La caballa en escabeche comprada suele ser cara y, francamente, su sabor deja mucho que desear: demasiado vinagre, poca esencia y siempre queda la duda sobre cuánto tiempo lleva en el estante. Pero, ¿y si te dijera que puedes lograr un resultado que supera cualquier opción de tienda, en tu propia casa y en un tiempo récord?
El secreto de la caballa en escabeche que te volará la cabeza
La magia de esta receta reside en un truco sencillo: un marinado en caliente con mostaza. Cuando bañas el pescado con una salmuera recién hervida y especiada con mostaza, ocurre algo asombroso. El marinado ácido "cocina" suavemente la superficie del pescado, mientras que la mostaza aporta ese toque picante auténtico que no encontrarás en productos comprados. Tras solo veinticuatro horas, la caballa se vuelve tierna, jugosa y adquiere un sabor profundo y exquisito.
Este método tiene sus raíces en la tradición culinaria ucraniana, donde el marinado de pescado es considerado un verdadero arte. Lo más importante es la paciencia y la temperatura correcta. He probado muchas técnicas, pero esta es la que realmente marca la diferencia.
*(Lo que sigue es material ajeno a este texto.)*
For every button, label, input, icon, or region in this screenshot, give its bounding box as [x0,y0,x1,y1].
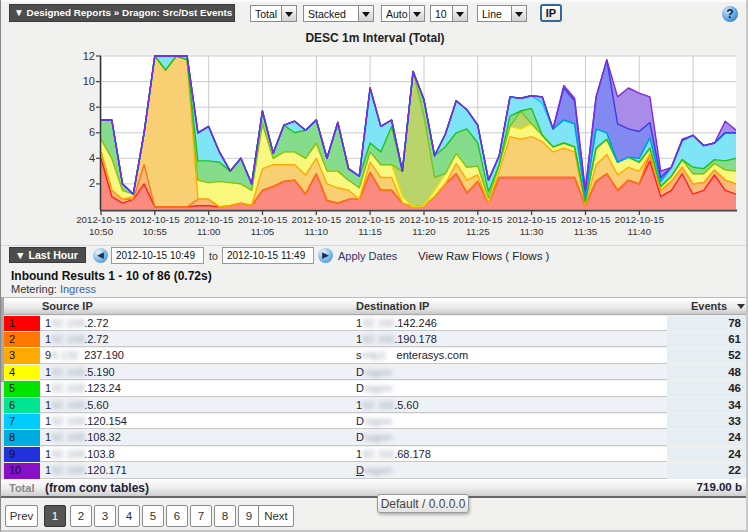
svg-text:2012-10-15: 2012-10-15 [615,214,665,225]
svg-text:11:05: 11:05 [251,226,275,237]
svg-text:2012-10-15: 2012-10-15 [238,214,288,225]
svg-text:2012-10-15: 2012-10-15 [292,214,342,225]
svg-text:11:20: 11:20 [412,226,436,237]
svg-text:10:50: 10:50 [89,226,114,237]
svg-text:12: 12 [83,50,95,62]
svg-text:11:40: 11:40 [628,226,652,237]
svg-text:10: 10 [83,75,95,87]
svg-text:2012-10-15: 2012-10-15 [130,214,180,225]
svg-text:11:35: 11:35 [574,226,598,237]
svg-text:2012-10-15: 2012-10-15 [345,214,395,225]
svg-text:11:30: 11:30 [520,226,544,237]
svg-text:11:25: 11:25 [466,226,490,237]
svg-text:11:10: 11:10 [305,226,329,237]
svg-text:10:55: 10:55 [143,226,167,237]
svg-text:2012-10-15: 2012-10-15 [561,214,611,225]
svg-text:2012-10-15: 2012-10-15 [76,214,126,225]
svg-text:2012-10-15: 2012-10-15 [507,214,557,225]
svg-text:DESC 1m Interval (Total): DESC 1m Interval (Total) [305,31,444,45]
svg-text:2012-10-15: 2012-10-15 [453,214,503,225]
svg-text:11:00: 11:00 [197,226,221,237]
svg-text:8: 8 [89,101,95,113]
svg-text:6: 6 [89,126,95,138]
svg-text:4: 4 [89,152,95,164]
svg-text:2: 2 [89,177,95,189]
svg-text:11:15: 11:15 [358,226,382,237]
svg-text:2012-10-15: 2012-10-15 [399,214,449,225]
svg-text:2012-10-15: 2012-10-15 [184,214,234,225]
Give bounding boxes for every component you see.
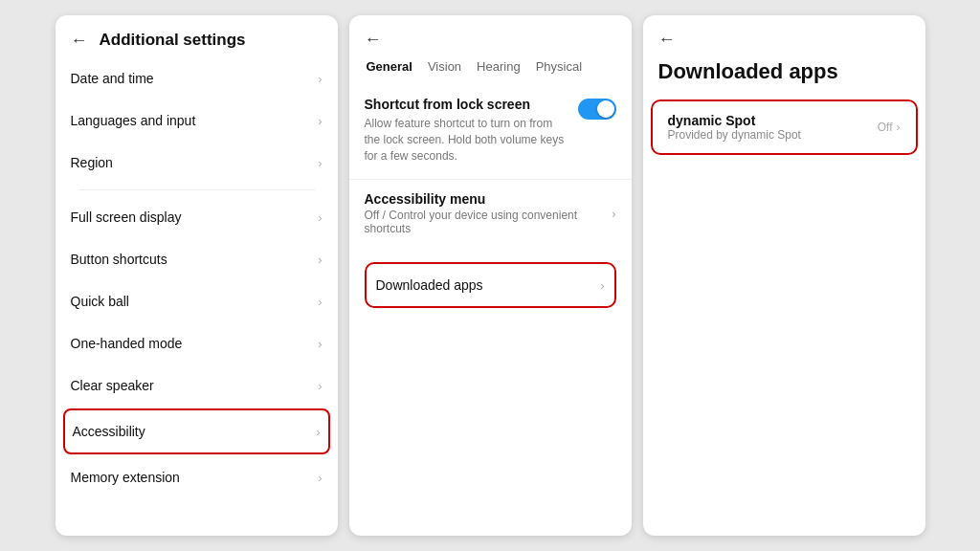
app-item-info: dynamic Spot Provided by dynamic Spot	[668, 113, 878, 142]
right-panel-header: ←	[643, 15, 925, 55]
shortcut-toggle[interactable]	[578, 99, 616, 120]
settings-item-memory-extension[interactable]: Memory extension ›	[63, 456, 330, 498]
left-settings-list: Date and time › Languages and input › Re…	[56, 57, 338, 498]
accessibility-menu-section: Accessibility menu Off / Control your de…	[349, 180, 632, 251]
downloaded-apps-label: Downloaded apps	[376, 277, 483, 293]
accessibility-menu-title: Accessibility menu	[365, 191, 612, 207]
accessibility-menu-row[interactable]: Accessibility menu Off / Control your de…	[365, 191, 616, 235]
tabs-row: General Vision Hearing Physical	[349, 55, 632, 85]
settings-item-quick-ball[interactable]: Quick ball ›	[63, 280, 330, 322]
settings-item-region[interactable]: Region ›	[63, 142, 330, 184]
settings-item-fullscreen[interactable]: Full screen display ›	[63, 196, 330, 238]
chevron-icon: ›	[897, 121, 901, 134]
middle-panel: ← General Vision Hearing Physical Shortc…	[349, 15, 632, 536]
left-panel: ← Additional settings Date and time › La…	[56, 15, 338, 536]
downloaded-apps-wrapper: Downloaded apps ›	[357, 262, 624, 308]
settings-item-languages[interactable]: Languages and input ›	[63, 99, 330, 142]
accessibility-menu-desc: Off / Control your device using convenie…	[365, 209, 612, 235]
left-back-button[interactable]: ←	[71, 32, 88, 49]
app-item-name: dynamic Spot	[668, 113, 878, 128]
settings-item-date-time[interactable]: Date and time ›	[63, 57, 330, 99]
middle-back-button[interactable]: ←	[365, 31, 382, 48]
downloaded-apps-button[interactable]: Downloaded apps ›	[365, 262, 616, 308]
chevron-icon: ›	[318, 379, 322, 393]
shortcut-title: Shortcut from lock screen	[365, 97, 570, 112]
settings-item-clear-speaker[interactable]: Clear speaker ›	[63, 364, 330, 407]
chevron-icon: ›	[318, 72, 322, 86]
settings-item-accessibility[interactable]: Accessibility ›	[63, 408, 330, 454]
shortcut-toggle-row: Shortcut from lock screen Allow feature …	[365, 97, 616, 164]
shortcut-text: Shortcut from lock screen Allow feature …	[365, 97, 570, 164]
divider	[78, 189, 315, 190]
left-panel-header: ← Additional settings	[56, 15, 338, 57]
chevron-icon: ›	[612, 207, 615, 221]
settings-item-one-handed[interactable]: One-handed mode ›	[63, 322, 330, 364]
chevron-icon: ›	[318, 156, 322, 170]
tab-physical[interactable]: Physical	[530, 55, 588, 77]
left-panel-title: Additional settings	[100, 31, 246, 50]
chevron-icon: ›	[600, 278, 604, 293]
chevron-icon: ›	[318, 337, 322, 351]
tab-general[interactable]: General	[361, 55, 418, 77]
settings-item-button-shortcuts[interactable]: Button shortcuts ›	[63, 238, 330, 280]
app-item-provider: Provided by dynamic Spot	[668, 128, 878, 142]
chevron-icon: ›	[318, 114, 322, 128]
chevron-icon: ›	[318, 471, 322, 485]
middle-panel-header: ←	[349, 15, 632, 55]
shortcut-desc: Allow feature shortcut to turn on from t…	[365, 116, 570, 164]
app-item-wrapper: dynamic Spot Provided by dynamic Spot Of…	[643, 99, 925, 155]
tab-hearing[interactable]: Hearing	[471, 55, 526, 77]
chevron-icon: ›	[318, 295, 322, 309]
chevron-icon: ›	[316, 425, 320, 439]
accessibility-menu-text: Accessibility menu Off / Control your de…	[365, 191, 612, 235]
chevron-icon: ›	[318, 253, 322, 267]
chevron-icon: ›	[318, 210, 322, 225]
right-back-button[interactable]: ←	[658, 31, 676, 48]
app-item-status: Off	[878, 121, 893, 134]
dynamic-spot-item[interactable]: dynamic Spot Provided by dynamic Spot Of…	[651, 99, 918, 155]
app-item-status-row: Off ›	[878, 121, 901, 134]
tab-vision[interactable]: Vision	[422, 55, 467, 77]
shortcut-section: Shortcut from lock screen Allow feature …	[349, 85, 632, 180]
right-panel: ← Downloaded apps dynamic Spot Provided …	[643, 15, 925, 536]
right-panel-title: Downloaded apps	[643, 55, 925, 96]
Ingredientes que marcan la diferencia
Para el marinado:
- 500 ml de agua
- 2 cucharadas de sal
- 1 cucharada de azúcar
- 2 cucharadas de mostaza (preparada o en polvo)
- 3 cucharadas de aceite vegetal
- 5-6 granos de pimienta negra
- 2 hojas de laurel
Para el pescado:
- 2 caballas medianas (aproximadamente 400-500 g cada una)
Preparación paso a paso, ¡sin complicaciones!
Mi primer instinto fue pensar que esto tomaría horas, pero me equivoqué. La clave está en el marinado rápido.
1. Lava las caballas, retira la cabeza y las vísceras. Córtalas en rodajas de unos 3 cm de grosor o deja trozos de filete si lo prefieres.

2. En una olla, combina el agua, la sal, el azúcar, la mostaza y el aceite. Añade los granos de pimienta y las hojas de laurel.
3. Lleva la mezcla a fuego alto y deja que hierva. Una vez que rompa a hervir, baja el fuego y deja que burbujee suavemente durante un minuto.
4. Retira la olla del fuego y deja que el marinado se enfríe completamente a temperatura ambiente. ¡Esto es crucial! Un marinado caliente simplemente cocinará el pescado en exceso.
5. Coloca los trozos de pescado en un recipiente de vidrio o cerámica. Vierte el marinado completamente frío sobre el pescado, asegurándote de que quede completamente cubierto.
6. Tapa el recipiente y refrigera durante veinticuatro horas. Durante este tiempo, el marinado penetrará en la carne del pescado, dándole ese sabor tan especial.
¿Cómo servir y conservar este manjar?
La caballa marinada se sirve fría como aperitivo o a temperatura ambiente. Combina de maravilla con pan de centeno fresco, patatas cocidas o simplemente con una guarnición de ensalada verde.
Guárdala en la nevera en un recipiente tapado hasta por cuatro días. Verás que cuanto más tiempo repose, más intensos y ricos se vuelven los sabores, por lo que incluso después de unos días, el pescado estará espectacular.
¿Te atreverías a probar esta versión express de caballa en escabeche? ¡Cuéntame en los comentarios cómo te queda!